From the entries below, report how many lines contain the string "Manufacturers". Only the number is wanted.

- - - - - - -

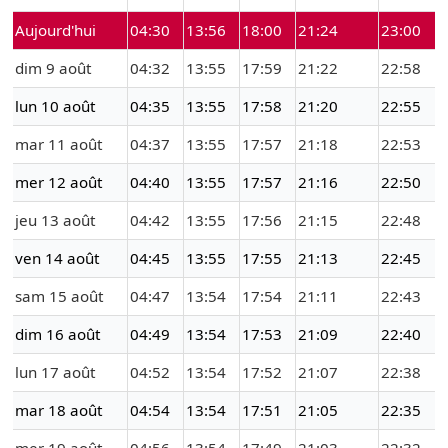
Aujourd'hui
04:30
13:56
18:00
21:24
23:00
dim 9 août
04:32
13:55
17:59
21:22
22:58
lun 10 août
04:35
13:55
17:58
21:20
22:55
mar 11 août
04:37
13:55
17:57
21:18
22:53
mer 12 août
04:40
13:55
17:57
21:16
22:50
jeu 13 août
04:42
13:55
17:56
21:15
22:48
ven 14 août
04:45
13:55
17:55
21:13
22:45
sam 15 août
04:47
13:54
17:54
21:11
22:43
dim 16 août
04:49
13:54
17:53
21:09
22:40
lun 17 août
04:52
13:54
17:52
21:07
22:38
mar 18 août
04:54
13:54
17:51
21:05
22:35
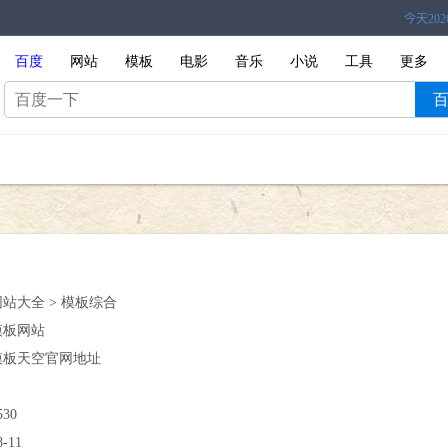
百度
网站
模板
电影
音乐
小说
工具
更多
网站大全 > 模板综合
模板网站
模板天空官网地址
530
8-11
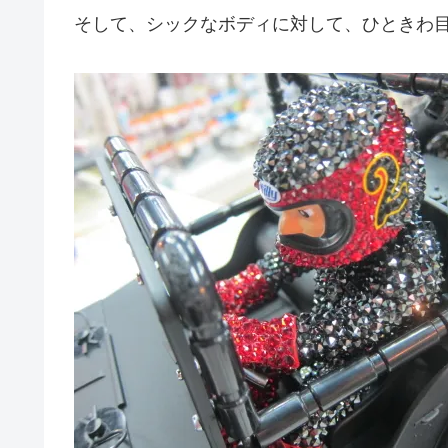
そして、シックなボディに対して、ひときわ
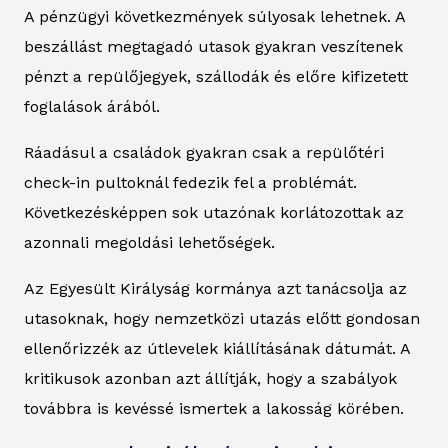
A pénzügyi következmények súlyosak lehetnek. A
beszállást megtagadó utasok gyakran veszítenek
pénzt a repülőjegyek, szállodák és előre kifizetett
foglalások árából.
Ráadásul a családok gyakran csak a repülőtéri
check-in pultoknál fedezik fel a problémát.
Következésképpen sok utazónak korlátozottak az
azonnali megoldási lehetőségek.
Az Egyesült Királyság kormánya azt tanácsolja az
utasoknak, hogy nemzetközi utazás előtt gondosan
ellenőrizzék az útlevelek kiállításának dátumát. A
kritikusok azonban azt állítják, hogy a szabályok
továbbra is kevéssé ismertek a lakosság körében.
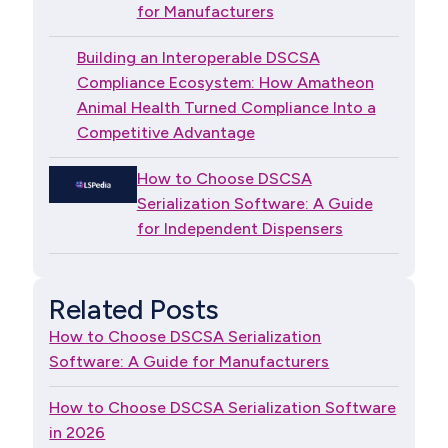
for Manufacturers
Building an Interoperable DSCSA
Compliance Ecosystem: How Amatheon
Animal Health Turned Compliance Into a
Competitive Advantage
How to Choose DSCSA
Serialization Software: A Guide
for Independent Dispensers
Related Posts
How to Choose DSCSA Serialization
Software: A Guide for Manufacturers
How to Choose DSCSA Serialization Software
in 2026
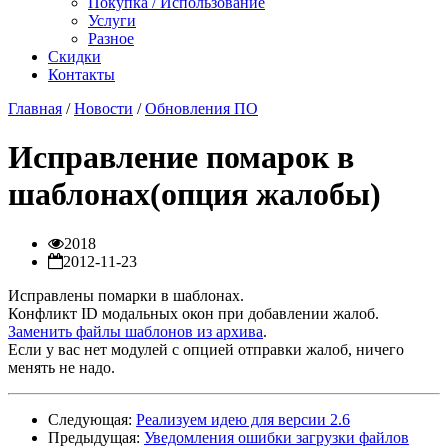
Покупка / Использование
Услуги
Разное
Скидки
Контакты
Главная
/
Новости
/
Обновления ПО
Исправление помарок в
шаблонах(опция жалобы)
2018
2012-11-23
Исправлены помарки в шаблонах.
Конфликт ID модальных окон при добавлении жалоб.
Заменить файлы шаблонов из архива
.
Если у вас нет модулей с опцией отправки жалоб, ничего
менять не надо.
Следующая:
Реализуем идею для версии 2.6
Предыдущая:
Уведомления ошибки загрузки файлов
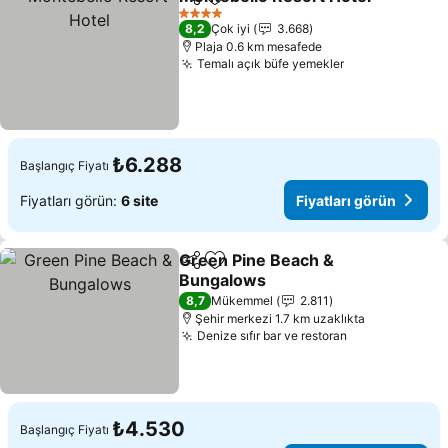
Paylaş
Favorilerime ekle
F
4 Yıldız
8,2
Çok iyi
3.668
Plaja 0.6 km mesafede
Temalı açık büfe yemekler
Fiyatları görü
₺6.288
Başlangıç Fiyatı
Fiyatları görün:
6 site
Fiyatları görün
Green Pine Beach &
Paylaş
Favorilerime ekle
Bungalows
Fiyatları görün
8,7
Mükemmel
2.811
Şehir merkezi 1.7 km uzaklıkta
Denize sıfır bar ve restoran
Fiyatları görü
₺4.530
Başlangıç Fiyatı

- - - - - - -

Answer for this exercise: 2